> **Work item**
In the entries below, find each line with the string "will" and copy it.

───── Dataset records

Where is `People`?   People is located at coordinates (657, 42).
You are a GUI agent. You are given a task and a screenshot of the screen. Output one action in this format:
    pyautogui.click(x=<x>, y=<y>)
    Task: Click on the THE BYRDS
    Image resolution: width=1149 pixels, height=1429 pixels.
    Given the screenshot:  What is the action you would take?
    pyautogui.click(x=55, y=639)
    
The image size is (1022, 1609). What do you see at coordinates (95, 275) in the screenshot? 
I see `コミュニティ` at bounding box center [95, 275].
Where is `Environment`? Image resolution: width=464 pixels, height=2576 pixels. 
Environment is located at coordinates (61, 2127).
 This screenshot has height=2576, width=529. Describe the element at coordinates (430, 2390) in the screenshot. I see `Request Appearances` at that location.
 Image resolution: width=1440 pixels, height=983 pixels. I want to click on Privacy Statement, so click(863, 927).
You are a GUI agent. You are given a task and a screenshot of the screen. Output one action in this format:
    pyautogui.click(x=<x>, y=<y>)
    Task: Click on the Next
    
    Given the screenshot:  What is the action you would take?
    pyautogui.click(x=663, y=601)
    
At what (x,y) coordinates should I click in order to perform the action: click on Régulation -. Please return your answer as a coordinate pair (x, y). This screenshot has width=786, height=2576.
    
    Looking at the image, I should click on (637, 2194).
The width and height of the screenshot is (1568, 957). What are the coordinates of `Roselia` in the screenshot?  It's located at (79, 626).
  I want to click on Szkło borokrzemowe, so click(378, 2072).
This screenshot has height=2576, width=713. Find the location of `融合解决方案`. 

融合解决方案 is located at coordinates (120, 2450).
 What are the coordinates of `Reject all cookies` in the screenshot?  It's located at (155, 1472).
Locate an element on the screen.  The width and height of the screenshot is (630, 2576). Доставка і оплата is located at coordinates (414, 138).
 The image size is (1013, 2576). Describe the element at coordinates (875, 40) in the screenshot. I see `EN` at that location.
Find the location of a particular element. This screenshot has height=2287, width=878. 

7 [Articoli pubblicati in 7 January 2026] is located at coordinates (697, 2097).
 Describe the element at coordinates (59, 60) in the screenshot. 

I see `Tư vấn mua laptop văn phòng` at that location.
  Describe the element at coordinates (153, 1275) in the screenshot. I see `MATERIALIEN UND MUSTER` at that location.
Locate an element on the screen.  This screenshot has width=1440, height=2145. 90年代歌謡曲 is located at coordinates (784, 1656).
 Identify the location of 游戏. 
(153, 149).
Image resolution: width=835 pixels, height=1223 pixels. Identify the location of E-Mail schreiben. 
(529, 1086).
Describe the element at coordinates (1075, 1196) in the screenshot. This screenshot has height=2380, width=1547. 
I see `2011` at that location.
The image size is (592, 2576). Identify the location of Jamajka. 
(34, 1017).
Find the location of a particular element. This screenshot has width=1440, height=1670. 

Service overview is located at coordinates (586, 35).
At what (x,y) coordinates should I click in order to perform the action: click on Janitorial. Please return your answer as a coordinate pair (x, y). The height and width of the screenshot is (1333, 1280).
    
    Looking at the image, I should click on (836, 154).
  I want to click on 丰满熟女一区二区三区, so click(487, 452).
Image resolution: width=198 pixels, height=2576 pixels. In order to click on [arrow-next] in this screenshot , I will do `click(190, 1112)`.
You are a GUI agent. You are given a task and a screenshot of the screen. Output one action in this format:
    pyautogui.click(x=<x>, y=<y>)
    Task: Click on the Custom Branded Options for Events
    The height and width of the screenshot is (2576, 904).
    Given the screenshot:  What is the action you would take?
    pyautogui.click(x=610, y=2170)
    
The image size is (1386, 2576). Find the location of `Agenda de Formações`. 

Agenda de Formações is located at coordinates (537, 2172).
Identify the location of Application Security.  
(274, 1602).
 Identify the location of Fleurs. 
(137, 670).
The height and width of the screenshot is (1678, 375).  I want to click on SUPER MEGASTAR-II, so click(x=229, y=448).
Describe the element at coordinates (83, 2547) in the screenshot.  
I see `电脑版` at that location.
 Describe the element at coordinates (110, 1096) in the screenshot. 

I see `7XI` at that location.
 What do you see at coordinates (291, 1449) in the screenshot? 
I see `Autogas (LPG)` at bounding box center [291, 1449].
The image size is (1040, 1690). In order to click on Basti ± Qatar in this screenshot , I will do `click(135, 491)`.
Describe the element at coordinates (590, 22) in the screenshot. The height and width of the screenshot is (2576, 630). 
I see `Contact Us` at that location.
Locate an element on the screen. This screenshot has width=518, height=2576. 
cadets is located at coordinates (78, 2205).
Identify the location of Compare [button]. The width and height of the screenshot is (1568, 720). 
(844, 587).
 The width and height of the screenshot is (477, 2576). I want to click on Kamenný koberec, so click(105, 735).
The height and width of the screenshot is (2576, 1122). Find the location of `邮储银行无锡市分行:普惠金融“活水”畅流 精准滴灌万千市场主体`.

──────────

> **Expected output**
Image resolution: width=198 pixels, height=2576 pixels. In order to click on [arrow-next] in this screenshot , I will do `click(190, 1112)`.
The image size is (1040, 1690). In order to click on Basti ± Qatar in this screenshot , I will do `click(135, 491)`.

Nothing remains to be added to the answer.